En parallèle, nous suivons les impacts sur deux personnages autour de Steven, son frère Baptiste, et la directrice Aude qui avancent tour à tour pour tenter de comprendre ce qui s’est passé.
Le roman se concentre sur l’après, ce moment où l’enfance se fissure et où un garçon trop jeune pour comprendre ce qu’il a fait doit pourtant vivre avec. Steven n’est ni un monstre ni un héros tragique : il est un enfant pris dans une dynamique de fascination, de peur, de loyauté mal placée.
Le style est volontairement dépouillé. Pas de lyrisme, pas de grandes envolées morales. Honoré écrit au plus près de la sidération, avec des phrases courtes, nerveuses, qui laissent l’émotion affleurer. Nous sommes aussi parfois dans les territoires du fantasme ce qui affecte un peu notre compréhension.
Honoré laisse volontairement de larges zones d’ombre : le contexte familial, les motivations de Jérémy, les conséquences judiciaires. Le lecteur avance dans un brouillard qui reflète l’état mental de Steven, mais qui peut aussi créer une forme de distance. Le roman, très court, semble parfois esquiver ce qu’il pourrait approfondir. On aurait aimé comprendre davantage ce qui se joue autour de Steven, au-delà de son intériorité.
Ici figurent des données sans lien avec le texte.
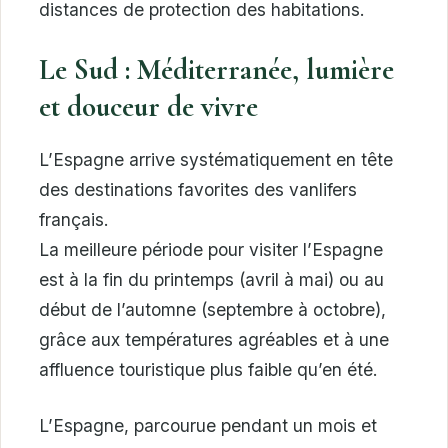
distances de protection des habitations.
Le Sud : Méditerranée, lumière
et douceur de vivre
L’Espagne arrive systématiquement en tête
des destinations favorites des vanlifers
français.
La meilleure période pour visiter l’Espagne
est à la fin du printemps (avril à mai) ou au
début de l’automne (septembre à octobre),
grâce aux températures agréables et à une
affluence touristique plus faible qu’en été.
L’Espagne, parcourue pendant un mois et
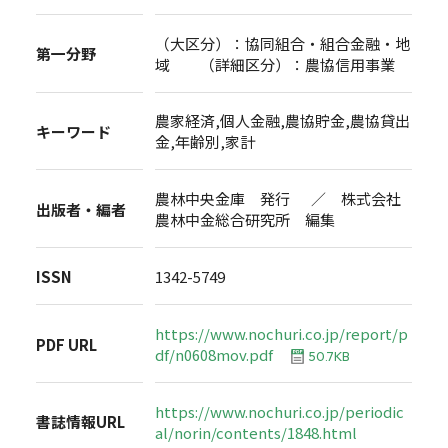
（大区分）：協同組合・組合金融・地
第一分野
域 （詳細区分）：農協信用事業
農家経済,個人金融,農協貯金,農協貸出
キーワード
金,年齢別,家計
農林中央金庫 発行 ／ 株式会社
出版者・編者
農林中金総合研究所 編集
ISSN
1342-5749
https://www.nochuri.co.jp/report/p
PDF URL
df/n0608mov.pdf
50.7KB
https://www.nochuri.co.jp/periodic
書誌情報URL
al/norin/contents/1848.html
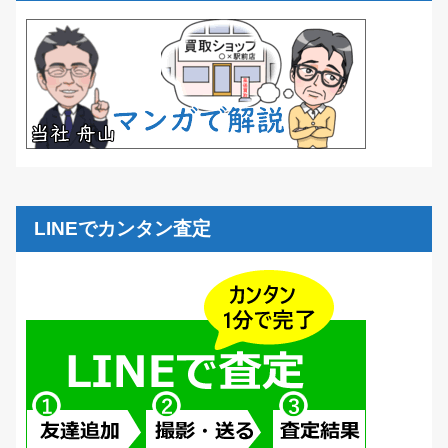
LINEでカンタン査定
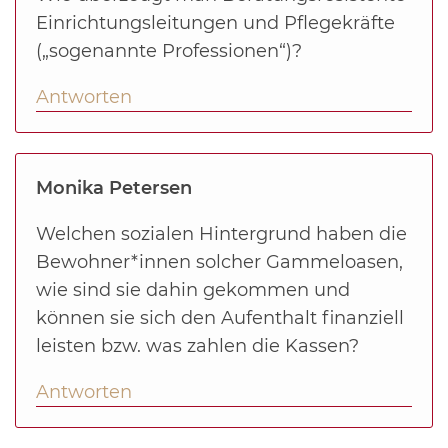
Einrichtungsleitungen und Pflegekräfte
(„sogenannte Professionen“)?
Antworten
Monika Petersen
Welchen sozialen Hintergrund haben die
Bewohner*innen solcher Gammeloasen,
wie sind sie dahin gekommen und
können sie sich den Aufenthalt finanziell
leisten bzw. was zahlen die Kassen?
Antworten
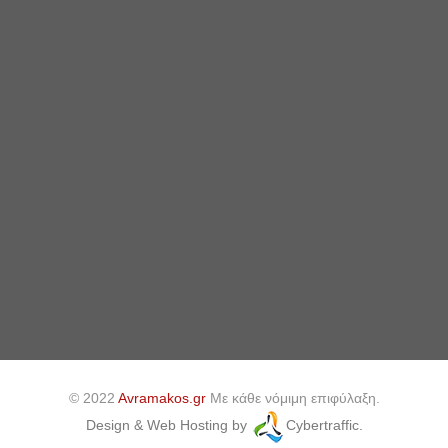
© 2022
Avramakos.gr
Με κάθε νόμιμη επιφύλαξη.
Design & Web Hosting by
Cybertraffic.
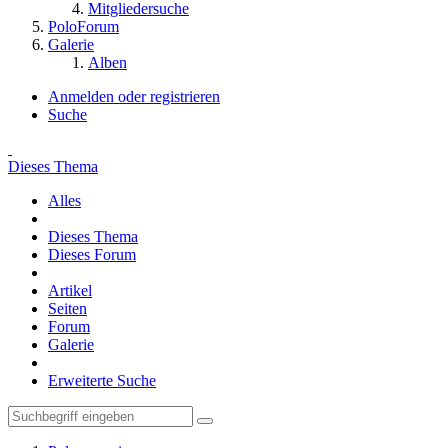
Mitgliedersuche
PoloForum
Galerie
Alben
Anmelden oder registrieren
Suche
Dieses Thema
Alles
Dieses Thema
Dieses Forum
Artikel
Seiten
Forum
Galerie
Erweiterte Suche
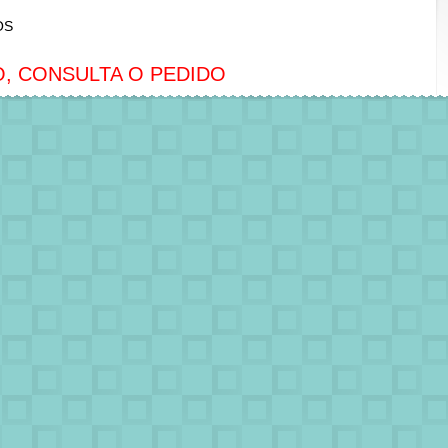
OS
, CONSULTA O PEDIDO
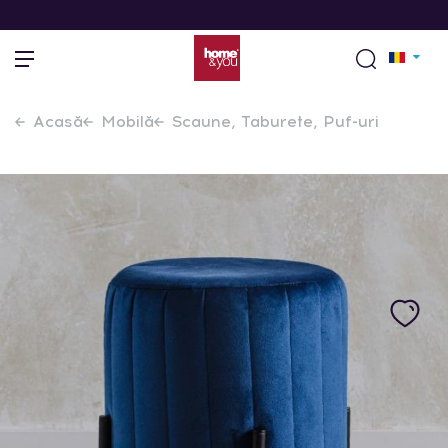
Acasă
Mobilă
Scaune, Taburete, Puf-uri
‘La douceur’ n’est pas un roman confortable. Il ne cherche pas à expliquer, encore moins à excuser. C’est un texte qui laisse une trace. Un roman bref et sombre. Comme tous les livres dérangeants, celui-ci ne conviendra pas à tous, notamment en raison d’un usage du langage sexuel cru et explicite pour décrire l’intimité de cette amitié tordue entre les deux jeunes garçons.
Définitivement, à réserver aux amateurs de littérature transgressive.